Identity Analytics

Checking access...

Identity Analytics applies data science and machine learning to identity data to detect anomalies, assess risk, and identify patterns that would be invisible to manual review. It transforms identity governance from a reactive compliance function into a proactive security capability.

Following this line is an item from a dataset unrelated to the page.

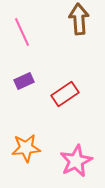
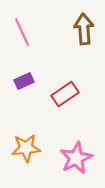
brown arrow: moved 5 px right, 10 px down
pink star: moved 3 px up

The Data Sources of Identity Analytics

Identity analytics draws from multiple data sources to build a comprehensive view of identity behaviour:

Data Source	What It Provides	Use Case
IGA platform	User entitlements, role assignments, access history	Entitlement creep detection, role optimisation
Authentication logs	Login timestamps, locations, devices, MFA status	Anomalous login detection
Application logs	Application access patterns, feature usage	Usage-based access optimisation
HR data	Department, manager, location, employment status	Entitlement baseline modelling
PAM logs	Privileged session activity, command history	Privileged behaviour analytics
SIEM / UEBA	Security events, threat intelligence	Correlated threat detection
Network logs	Network access patterns, VPN usage	Context-aware risk assessment

Identity Analytics Use Cases

Entitlement Creep Detection

Analytics identifies users whose access has gradually expanded beyond what their role requires:

Metric	How It’s Calculated	Alert Threshold
Entitlement count vs. peer median	User’s entitlement count compared to peers in same role/department	> 2x peer median
Entitlement growth rate	% change in entitlement count over 90 days	> 30% increase
Unique system count	Number of distinct systems accessed	> 3x peer median
Out-of-role entitlements	Entitlements not typically held by users in the same role	Any occurrence
Dormant entitlements	Entitlements not used in > 90 days	> 20% of user’s entitlements

Peer Group Analysis

Users are compared against their peer group — other users in the same role, department, or location:

# Simplified peer group analysis logic
user_entitlements = get_user_entitlements(user_id)
peer_group = find_peer_group(user_id, dimension="role")

# Calculate peer baseline
peer_median = median([len(get_user_entitlements(p)) for p in peer_group])
peer_std = std_dev([len(get_user_entitlements(p)) for p in peer_group])

# Flag outliers
if len(user_entitlements) > peer_median + (3 * peer_std):
    flag_anomaly(user_id, "entitlement_count_outlier")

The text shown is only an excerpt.